Pour l’heure, Etzer est encore célibataire. « Mais pas un cœur à prendre », précise-t-il. Quand son emploi du temps le lui permet, celui qui est un grand fan de l’Allemagne et du Milan AC aime bien aller à la plage, voyager et faire du tourisme local. S’il n’aime pas les bals, il prend pourtant plaisir à prendre part aux fêtes privées. Il faut inclure la musique aussi parmi ses hobbies, bien qu’il ne soit pas trop fan de compas. Oh, saviez-vous qu’il savait aussi chanter ? Et oui ! En plus d’avoir chanté dans les chorales et groupes de son église, il y a même une vidéo d’un morceau, baptisé « Today » disponible sur son channel Youtube. Mais certains seront quand même heureux d’apprendre qu’il n’a pas trop persisté dans cette voie. Il chante faux.

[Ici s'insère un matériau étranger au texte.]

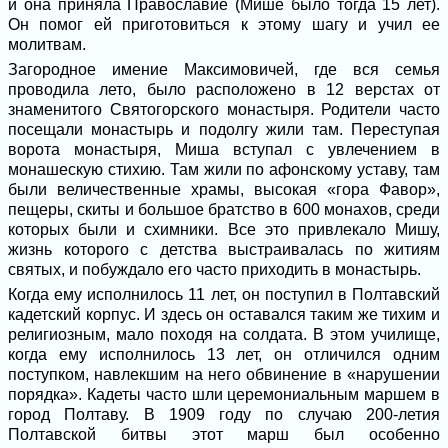
и она приняла Православие (Мише было тогда 15 лет).
Он помог ей приготовиться к этому шагу и учил ее
молитвам.
Загородное имение Максимовичей, где вся семья
проводила лето, было расположено в 12 верстах от
знаменитого Святогорского монастыря. Родители часто
посещали монастырь и подолгу жили там. Переступая
ворота монастыря, Миша вступал с увлечением в
монашескую стихию. Там жили по афонскому уставу, там
были величественные храмы, высокая «гора Фавор»,
пещеры, скиты и большое братство в 600 монахов, среди
которых были и схимники. Все это привлекало Мишу,
жизнь которого с детства выстраивалась по житиям
святых, и побуждало его часто приходить в монастырь.
Когда ему исполнилось 11 лет, он поступил в Полтавский
кадетский корпус. И здесь он оставался таким же тихим и
религиозным, мало походя на солдата. В этом училище,
когда ему исполнилось 13 лет, он отличился одним
поступком, навлекшим на него обвинение в «нарушении
порядка». Кадеты часто шли церемониальным маршем в
город Полтаву. В 1909 году по случаю 200-летия
Полтавской битвы этот марш был особенно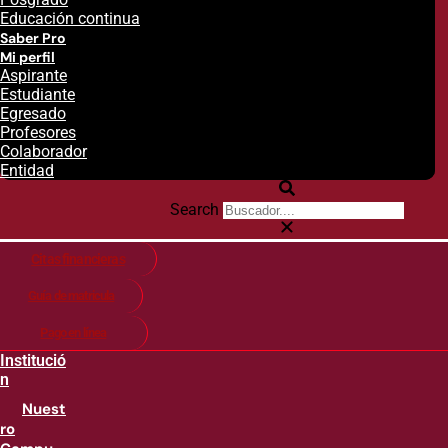
Educación continua
Saber Pro
Mi perfil
Aspirante
Estudiante
Egresado
Profesores
Colaborador
Entidad
Search
Citas financieras
Guía de matricula
Pago en línea
Institució
n
Nuest
ro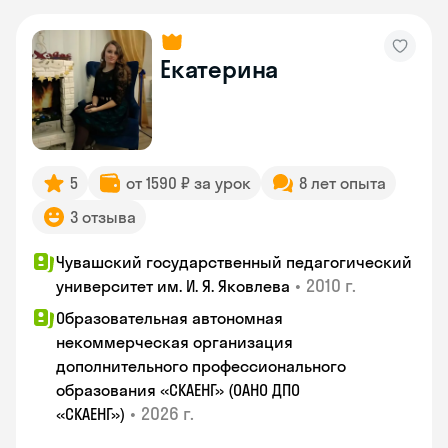
Екатерина
5
от 1590 ₽ за урок
8 лет опыта
3 отзыва
Чувашский государственный педагогический
•
2010 г.
университет им. И. Я. Яковлева
Образовательная автономная
некоммерческая организация
дополнительного профессионального
образования «СКАЕНГ» (ОАНО ДПО
•
2026 г.
«СКАЕНГ»)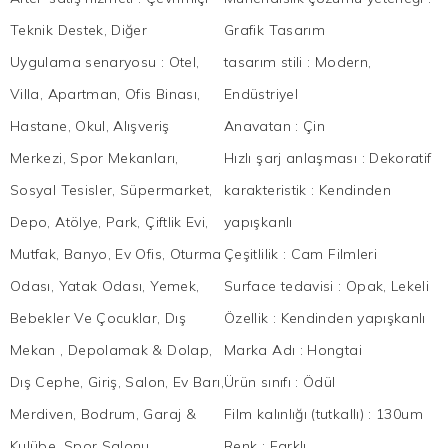
Teknik Destek, Diğer
Grafik Tasarım
Uygulama senaryosu
:
Otel,
tasarım stili
:
Modern,
Villa, Apartman, Ofis Binası,
Endüstriyel
Hastane, Okul, Alışveriş
Anavatan
:
Çin
Merkezi, Spor Mekanları,
Hızlı şarj anlaşması
:
Dekoratif
Sosyal Tesisler, Süpermarket,
karakteristik
:
Kendinden
Depo, Atölye, Park, Çiftlik Evi,
yapışkanlı
Mutfak, Banyo, Ev Ofis, Oturma
Çeşitlilik
:
Cam Filmleri
Odası, Yatak Odası, Yemek,
Surface tedavisi
:
Opak, Lekeli
Bebekler Ve Çocuklar, Dış
Özellik
:
Kendinden yapışkanlı
Mekan , Depolamak & Dolap,
Marka Adı
:
Hongtai
Dış Cephe, Giriş, Salon, Ev Barı,
Ürün sınıfı
:
Ödül
Merdiven, Bodrum, Garaj &
Film kalınlığı (tutkallı)
:
130um
Kulübe, Spor Salonu,
Renk
:
Farklı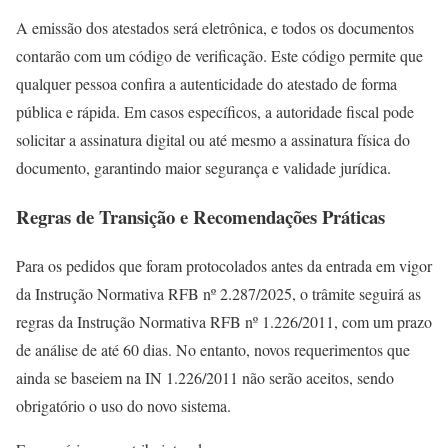
A emissão dos atestados será eletrônica, e todos os documentos
contarão com um código de verificação. Este código permite que
qualquer pessoa confira a autenticidade do atestado de forma
pública e rápida. Em casos específicos, a autoridade fiscal pode
solicitar a assinatura digital ou até mesmo a assinatura física do
documento, garantindo maior segurança e validade jurídica.
Regras de Transição e Recomendações Práticas
Para os pedidos que foram protocolados antes da entrada em vigor
da Instrução Normativa RFB nº 2.287/2025, o trâmite seguirá as
regras da Instrução Normativa RFB nº 1.226/2011, com um prazo
de análise de até 60 dias. No entanto, novos requerimentos que
ainda se baseiem na IN 1.226/2011 não serão aceitos, sendo
obrigatório o uso do novo sistema.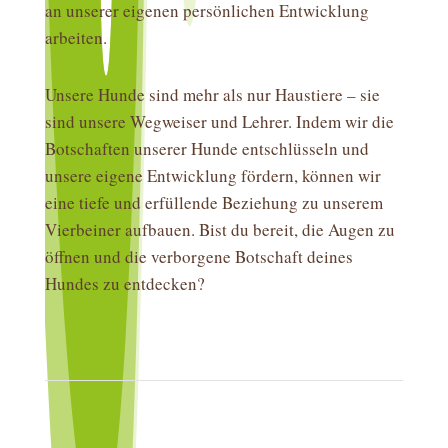
an unserer eigenen persönlichen Entwicklung
arbeiten.
Unsere Hunde sind mehr als nur Haustiere – sie
sind unsere Wegweiser und Lehrer. Indem wir die
Botschaften unserer Hunde entschlüsseln und
unsere eigene Entwicklung fördern, können wir
eine tiefe und erfüllende Beziehung zu unserem
Vierbeiner aufbauen. Bist du bereit, die Augen zu
öffnen und die verborgene Botschaft deines
Hundes zu entdecken?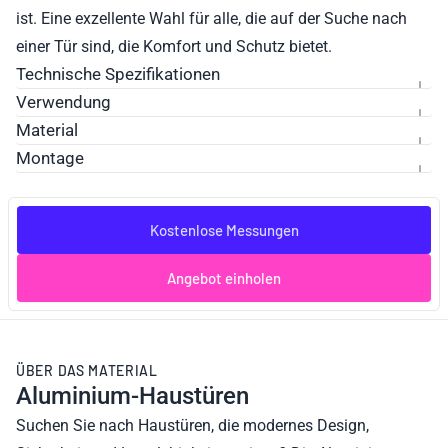
ist. Eine exzellente Wahl für alle, die auf der Suche nach
einer Tür sind, die Komfort und Schutz bietet.
Technische Spezifikationen
Verwendung
Material
Montage
Kostenlose Messungen
Angebot einholen
ÜBER DAS MATERIAL
Aluminium-Haustüren
Suchen Sie nach Haustüren, die modernes Design,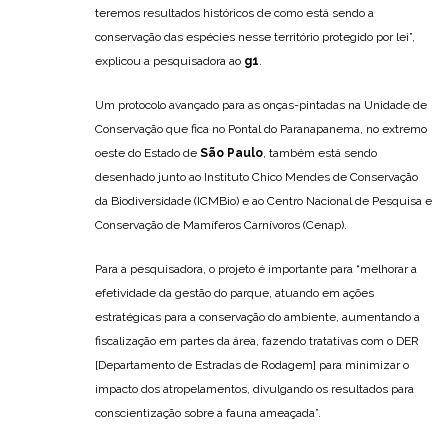
teremos resultados históricos de como está sendo a
conservação das espécies nesse território protegido por lei”,
explicou a pesquisadora ao
g1
.
Um protocolo avançado para as onças-pintadas na Unidade de
Conservação que fica no Pontal do Paranapanema, no extremo
oeste do Estado de
São Paulo
, também está sendo
desenhado junto ao Instituto Chico Mendes de Conservação
da Biodiversidade (ICMBio) e ao Centro Nacional de Pesquisa e
Conservação de Mamíferos Carnívoros (Cenap).
Para a pesquisadora, o projeto é importante para “melhorar a
efetividade da gestão do parque, atuando em ações
estratégicas para a conservação do ambiente, aumentando a
fiscalização em partes da área, fazendo tratativas com o DER
[Departamento de Estradas de Rodagem] para minimizar o
impacto dos atropelamentos, divulgando os resultados para
conscientização sobre a fauna ameaçada”.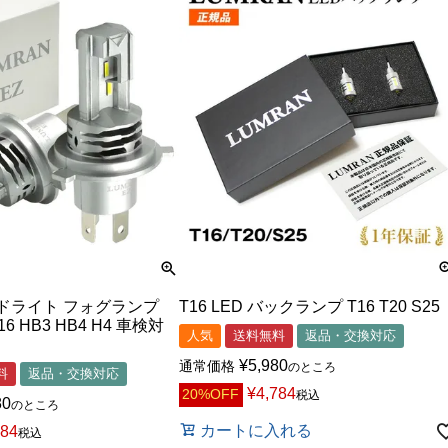
ヘッドライト フォグランプ
T16 LED バックランプ T16 T20 S25
H16 HB3 HB4 H4 車検対
人気
送料無料
返品・交換対応
¥
5,980
通常価格
のところ
料
返品・交換対応
¥
4,784
20%OFF
税込
80
のところ
カートに入れる
984
税込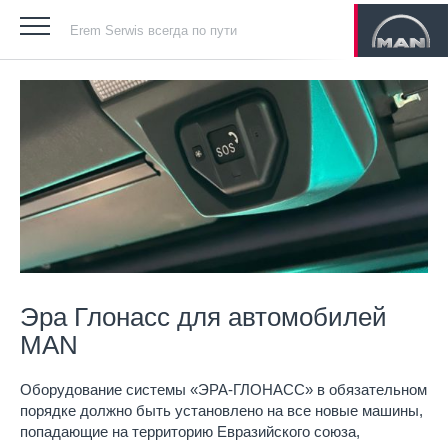
Erem Serwis всегда по пути
Эра Глонасс для автомобилей
MAN
Оборудование системы «ЭРА-ГЛОНАСС» в обязательном
порядке должно быть установлено на все новые машины,
попадающие на территорию Евразийского союза,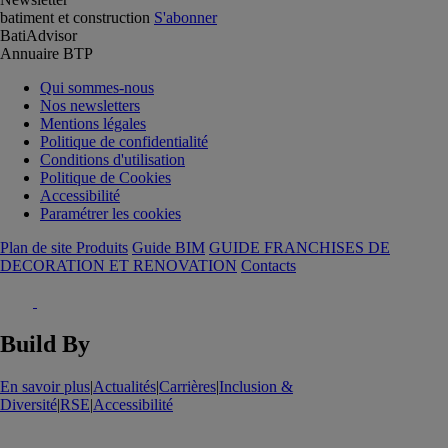
batiment et construction
S'abonner
BatiAdvisor
Annuaire BTP
Qui sommes-nous
Nos newsletters
Mentions légales
Politique de confidentialité
Conditions d'utilisation
Politique de Cookies
Accessibilité
Paramétrer les cookies
Plan de site Produits
Guide BIM
GUIDE FRANCHISES DE
DECORATION ET RENOVATION
Contacts
Build By
En savoir plus
|
Actualités
|
Carrières
|
Inclusion &
Diversité
|
RSE
|
Accessibilité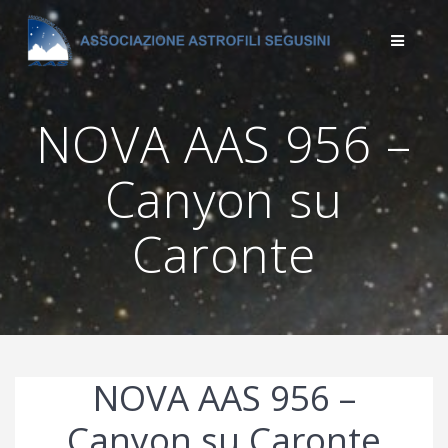
Salta
al
contenuto
NOVA AAS 956 –
Canyon su
Caronte
NOVA AAS 956 –
Canyon su Caronte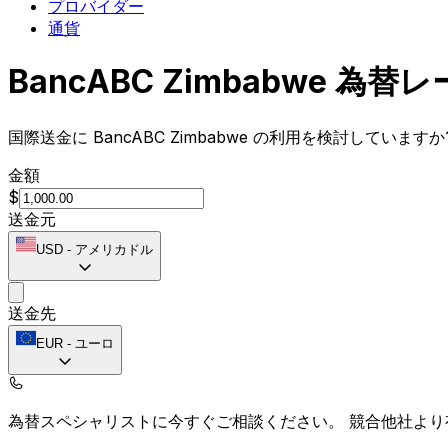
プロバイダー
通貨
BancABC Zimbabwe 為替
国際送金に BancABC Zimbabwe の利用を検討していま
金額
$
送金元
USD
-
アメリカドル
送金先
EUR
-
ユーロ
為替スペシャリストに今すぐご相談ください。
競合他社より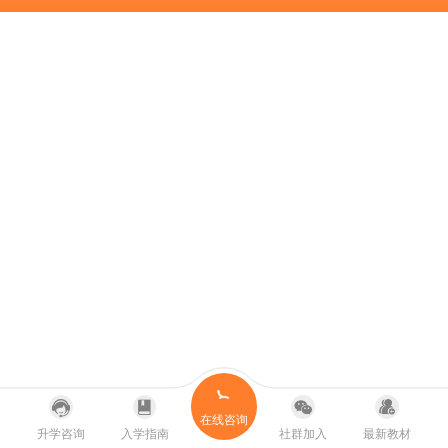
在线咨询
升学咨询
入学指南
社群加入
最新教材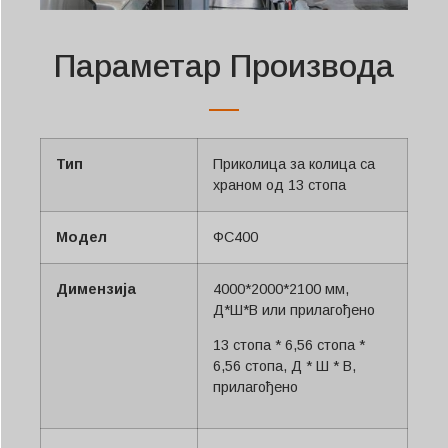
Параметар Производа
Тип
Приколица за колица са
храном од 13 стопа
Модел
ФС400
Димензија
4000*2000*2100 мм,
Д*Ш*В или прилагођено
13 стопа * 6,56 стопа *
6,56 стопа, Д * Ш * В,
прилагођено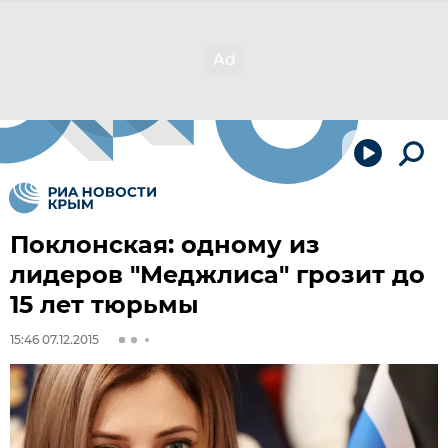
Поклонская: одному из
лидеров "Меджлиса" грозит до
15 лет тюрьмы
15:46 07.12.2015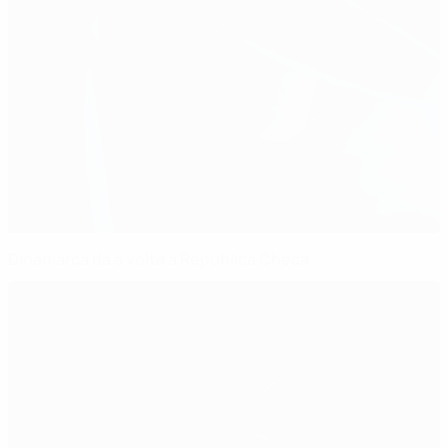
Dinamarca dá a volta à República Checa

Avec une carrière qui prend une si belle tournure, cet ancien participant du programme IVLP de l’ambassade américaine est satisfait de sa vie. « Je suis satisfait de ma vie. Du moins personnellement, je n’ai pas de soucis. J’aime ce que je fais. Mais je suis quand même lassé de me répéter, de parler des mêmes problèmes, de choses négatives. J’ai envie de voir le pays se relever. M bezwen yon lòt peyi », martèle l’économiste qui invite les jeunes à être de plus en plus ouverts au monde et à développer des compétences utiles pour réussir.